Two meta-analyses of randomised controlled trials of statins vs control (placebo/less-intensive dose) showed no sex disparities in the effect of statins on reducing major CV events.[8,9] One review showed the difference in the effects of statins for primary and secondary CVD prevention between sexes to be inconsistent.[10] When it comes to sex disparities in the effect of statins on lipid parameters, meta-analyses show disagreement. One shows that the mean absolute reduction of LDL-C after 1-year of using statin is significantly greater in men than in women. However, for total cholesterol (TC), high-density lipoprotein cholesterol (HDL-C) and triglycerides (TG), this effect was similar between sexes.[8] In the other meta-analysis, women experience a more significant reduction in LDL-C, but a less significant increase in HDL-C, than men.[11]
Studies using real-world data mostly detect sex disparities in CV risk assessment, statin administration, adherence, and adverse effects.[10,12–15] They offer limited explanation of the sex disparities in lipid modification, especially for primary prevention.[10,16] We aimed to investigate disparities in the effectiveness of statins on important lipid parameters between women and men who were first time users of statins for both the primary and secondary prevention of CVD in a real-world setting.
2. Methods
We report our study according to the REporting of studies Conducted using Observational Routinely-collected health Data statement for pharmacoepidemiology.[17]
2.1. Study design and setting
We conducted an inception cohort study using the PharmLines Initiative database that linking data from the Lifelines Cohort Study and the IADB.nl prescription database. The overall design of the Lifelines Cohort Study, the IADB.nl prescription database, and the Pharmlines Initiative have been described elsewhere.[18–22]
Lifelines is a population-based database established to investigate the contribution of socio-demographic, physical, psychological, biomedical, and behavioural factors to the development of disease and health of general population living in the North of the Netherlands.[18,20,22] IADB.nl is a population-based database that has been prospectively collecting prescription data from community pharmacies in the Netherlands since 1996. As in 2017, the coverage of the IADB.nl is around 700,000 participants from approximately 70 community pharmacies.[19,21]

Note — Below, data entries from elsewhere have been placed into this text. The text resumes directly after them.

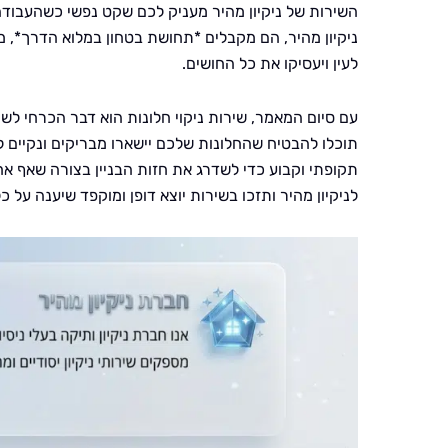
השירות של ניקיון מהיר מעניק לכם שקט נפשי כשהעבוד
ניקיון מהיר, הם מקבלים *תחושת בטחון במלוא הדרך*, מ
לעין ויעסיקו את כל החושים.
עם סיום המאמר, שירות ניקוי חלונות הוא דבר הכרחי לש
תוכלו להבטיח שהחלונות שלכם יישארו מבריקים ונקיים לא
תקופתי וקבוע כדי לשדרג את חזות הבניין בצורה שאף אח
לניקיון מהיר ותזכו בשירות יוצא דופן ומוקפד שיענה על כ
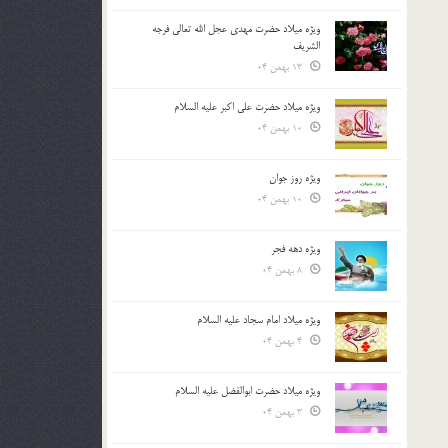
ویژه میلاد حضرت مهدی عجل الله تعالی فرجه
الشريف
13 بهمن 04
ویژه میلاد حضرت علی اکبر علیه السلام
10 بهمن 04
ویژه روز جوان
10 بهمن 04
ویژه دهه فجر
8 بهمن 04
ویژه میلاد امام سجاد علیه السلام
4 بهمن 04
ویژه میلاد حضرت ابوالفضل علیه السلام
3 بهمن 04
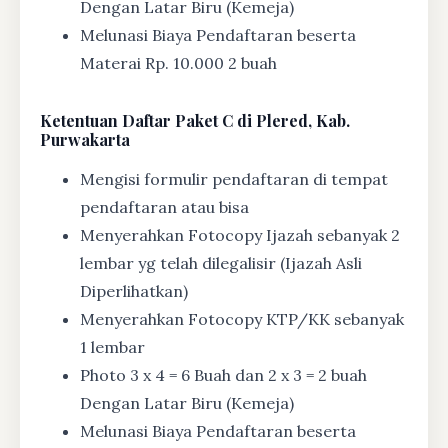
Dengan Latar Biru (Kemeja)
Melunasi Biaya Pendaftaran beserta
Materai Rp. 10.000 2 buah
Ketentuan
Daftar Paket C di Plered, Kab.
Purwakarta
Mengisi formulir pendaftaran di tempat
pendaftaran atau bisa
Menyerahkan Fotocopy Ijazah sebanyak 2
lembar yg telah dilegalisir (Ijazah Asli
Diperlihatkan)
Menyerahkan Fotocopy KTP/KK sebanyak
1 lembar
Photo 3 x 4 = 6 Buah dan 2 x 3 = 2 buah
Dengan Latar Biru (Kemeja)
Melunasi Biaya Pendaftaran beserta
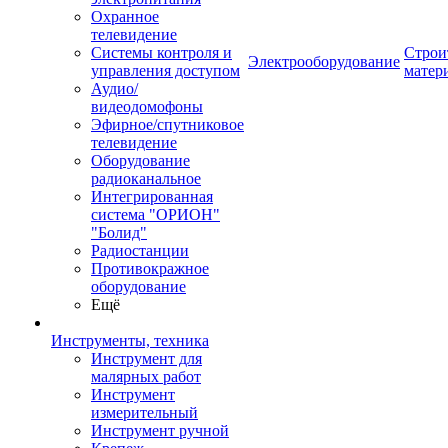
Охранное
телевидение
Системы контроля и
Строи
Электрооборудование
управления доступом
матер
Аудио/
видеодомофоны
Эфирное/спутниковое
телевидение
Оборудование
радиоканальное
Интегрированная
система "ОРИОН"
"Болид"
Радиостанции
Противокражное
оборудование
Ещё
Инструменты, техника
Инструмент для
малярных работ
Инструмент
измерительный
Инструмент ручной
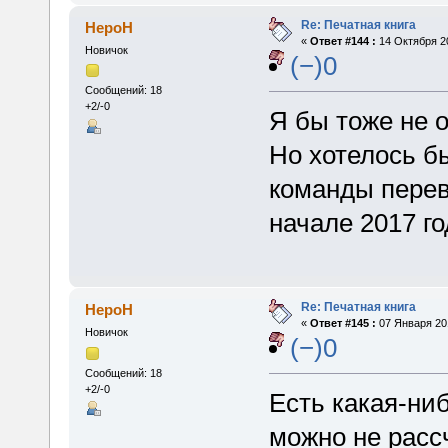
Re: Печатная книга
HepoH
«
Ответ #144 :
14 Октября 20
Новичок
(−)0
Сообщений: 18
+2/-0
Я бы тоже не 
Но хотелось б
команды перев
начале 2017 го
Re: Печатная книга
HepoH
«
Ответ #145 :
07 Января 201
Новичок
(−)0
Сообщений: 18
+2/-0
Есть какая-ни
можно не расс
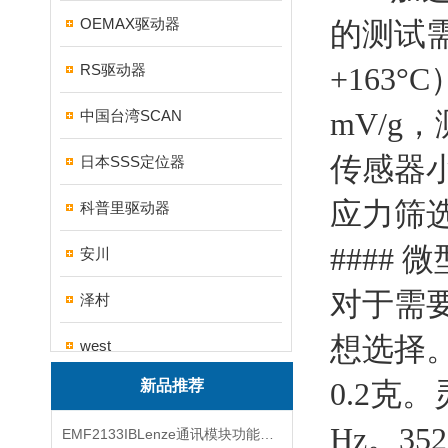
OEMAX驱动器
的测试需
RS驱动器
+163
mV/g，
中国台湾SCAN
传感器小
日本SSS定位器
应力筛
科普里驱动器
#### 
安川
对于需要
泽村
想选择
west
0.2克。
新品推荐
帝思
Hz。3
EMF2133IBLenze通讯模块功能展示
三碁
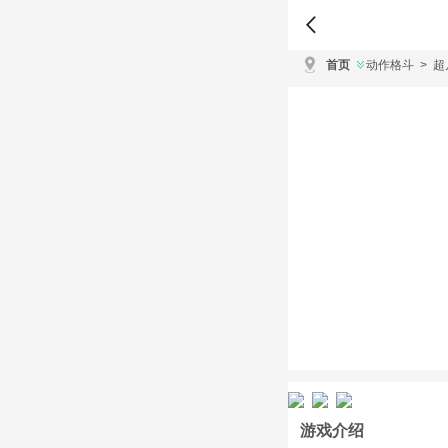
首页
动作格斗
>
超
游戏介绍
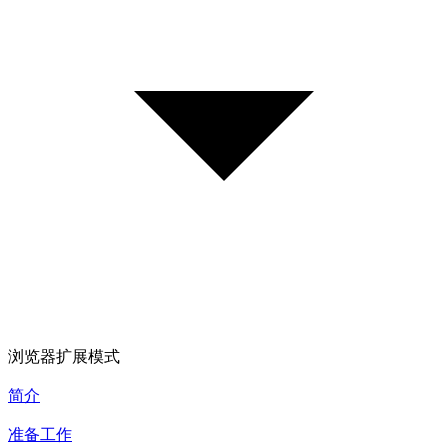
浏览器扩展模式
简介
准备工作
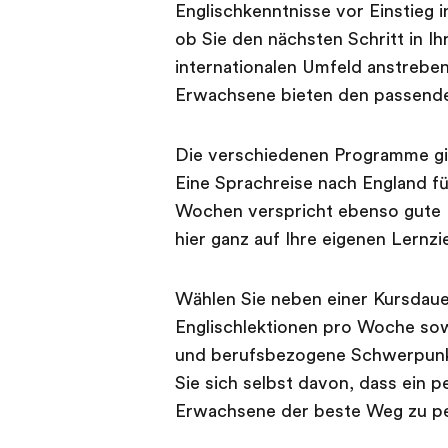
Englischkenntnisse vor Einstieg 
ob Sie den nächsten Schritt in Ihr
internationalen Umfeld anstrebe
Erwachsene bieten den passenden
Die verschiedenen Programme gibt
Eine Sprachreise nach England 
Wochen verspricht ebenso gute R
hier ganz auf Ihre eigenen Lernzie
Wählen Sie neben einer Kursdaue
Englischlektionen pro Woche so
und berufsbezogene Schwerpunkt
Sie sich selbst davon, dass ein p
Erwachsene der beste Weg zu per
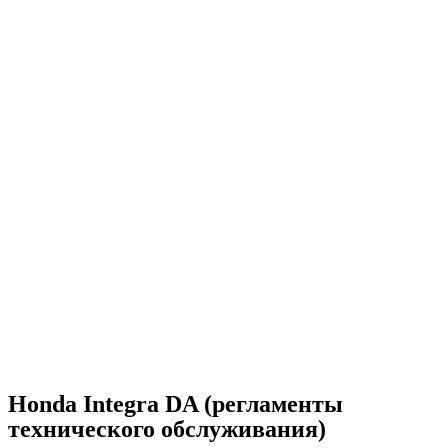
Honda Integra DA (регламенты
технического обслуживания)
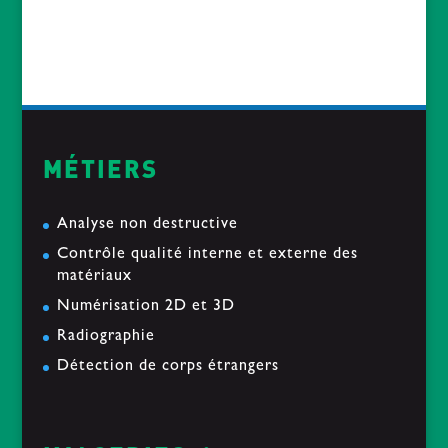
« Le soir du pardon » passe sous nos Rayons
2019-01-14
MÉTIERS
Analyse non destructive
Contrôle qualité interne et externe des
matériaux
Numérisation 2D et 3D
Radiographie
Détection de corps étrangers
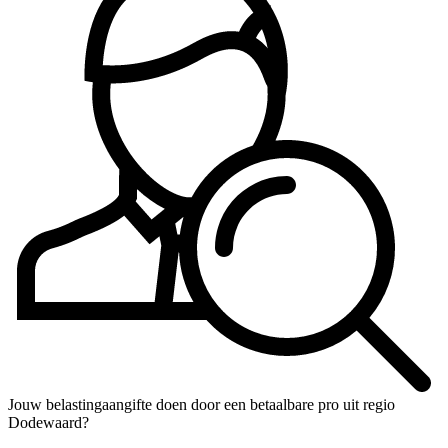
Jouw belastingaangifte doen door een betaalbare pro uit regio
Dodewaard?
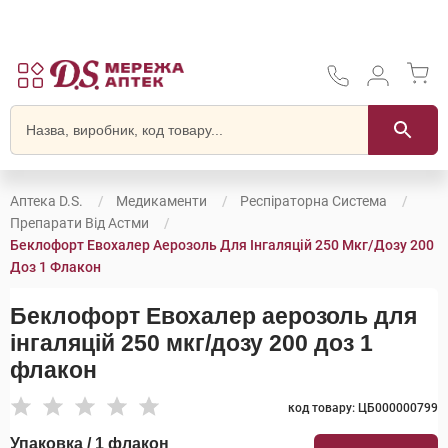
Аптека D.S.
Медикаменти
Респіраторна Система
Препарати Від Астми
Беклофорт Евохалер Аерозоль Для Інгаляцій 250 Мкг/дозу 200
Доз 1 Флакон
Беклофорт Евохалер аерозоль для
інгаляцій 250 мкг/дозу 200 доз 1
флакон
код товару: ЦБ000000799
Упаковка / 1 флакон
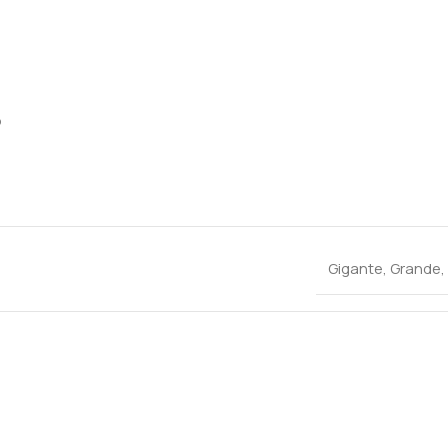
o
Gigante
,
Grande
,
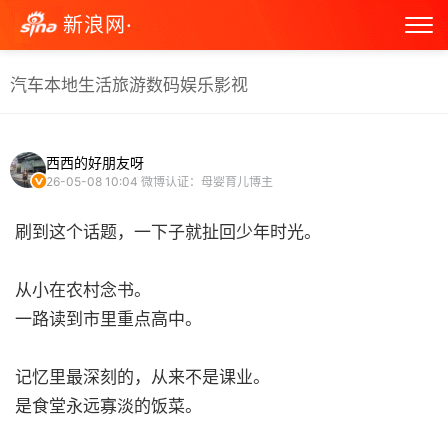
新浪网·
汽车
本地生活
旅游
数码
娱乐
影视
西西的好朋友呀
26-05-08 10:04
微博认证：母婴育儿博主
刷到这个话题，一下子就扯回少年时光。
从小在农村念书。
一路读到市里重点高中。
记忆里最深刻的，从来不是课业。
是食堂永远寡淡的饭菜。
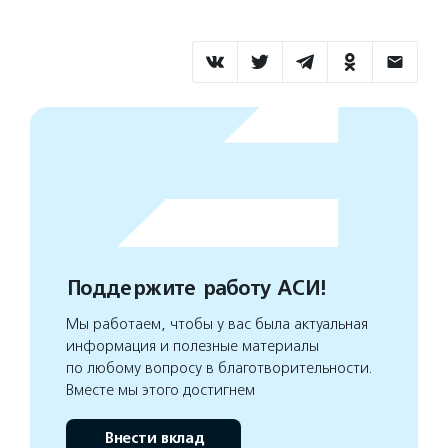
Поддержите работу АСИ!
Мы работаем, чтобы у вас была актуальная
информация и полезные материалы
по любому вопросу в благотворительности.
Вместе мы этого достигнем
Внести вклад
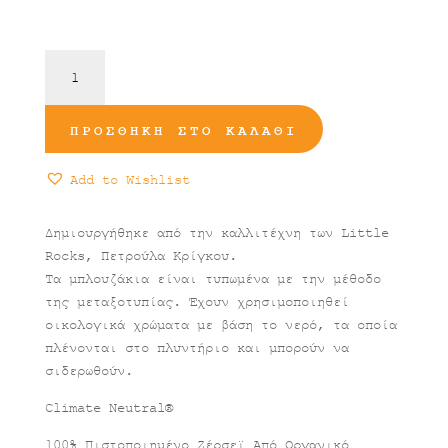
Μπλούζα
Hercules
(Copy)
ποσότητα
ΠΡΟΣΘΉΚΗ ΣΤΟ ΚΑΛΆΘΙ
Add to Wishlist
Δημιουργήθηκε από την καλλιτέχνη των Little
Rocks, Πετρούλα Κρίγκου.
Τα μπλουζάκια είναι τυπωμένα με την μέθοδο
της μεταξοτυπίας. Έχουν χρησιμοποιηθεί
οικολογικά χρώματα με βάση το νερό, τα οποία
πλένονται στο πλυντήριο και μπορούν να
σιδερωθούν.
Climate Neutral®
100% Πιστοποιημένο Ζέρσεϊ Από Οργανικό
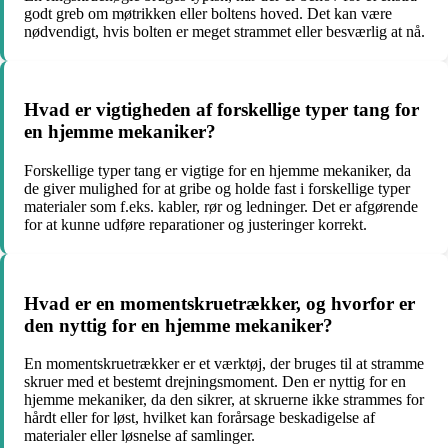
godt greb om møtrikken eller boltens hoved. Det kan være
nødvendigt, hvis bolten er meget strammet eller besværlig at nå.
Hvad er vigtigheden af forskellige typer tang for
en hjemme mekaniker?
Forskellige typer tang er vigtige for en hjemme mekaniker, da
de giver mulighed for at gribe og holde fast i forskellige typer
materialer som f.eks. kabler, rør og ledninger. Det er afgørende
for at kunne udføre reparationer og justeringer korrekt.
Hvad er en momentskruetrækker, og hvorfor er
den nyttig for en hjemme mekaniker?
En momentskruetrækker er et værktøj, der bruges til at stramme
skruer med et bestemt drejningsmoment. Den er nyttig for en
hjemme mekaniker, da den sikrer, at skruerne ikke strammes for
hårdt eller for løst, hvilket kan forårsage beskadigelse af
materialer eller løsnelse af samlinger.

IADB.nl supplies full prescription data regardless of health insurance status. It has been extensively used for research and has been found to represent the whole Netherlands in terms of age, sex, and prescription rates. The information stored in the IADB.nl relevant to this study such as the date of birth and sex of each participant, the date of medication being dispensed, the quantity of medication, the dose of medication (in terms of defined daily dose, DDD), and the number of days of valid prescription. Each medication is registered according to the Anatomical Therapeutic Chemical code. The database however records neither medications bought over the counter by the participants nor medications dispensed in the hospital. To maintain confidentiality, a unique anonymous identifier is given to every participant and used to track each participant's prescription record throughout the database.[19,21]
The Lifelines study protocol is approved by the medical ethical committee of the University Medical Center Groningen and all Lifelines participants have each signed an informed consent stating that they approve the use of their (anonymized) data and material for scientific purposes. Data of the IADB.nl is collected according to the national and European guidelines on privacy with human data valid at the time of collection.
2.2. Database linkage
Briefly, the linking process was the responsibility of the trusted third-party, the Netherlands’ Central Agency for Statistics (Centraal Bureau voor de Statistiek). The linkage was performed at the individual level based on combined information of 4-digit postal code, sex, and date of birth. A new unique identifier, which could not be tracked back to identifier in the individual databases, then was assigned to each participant.[21]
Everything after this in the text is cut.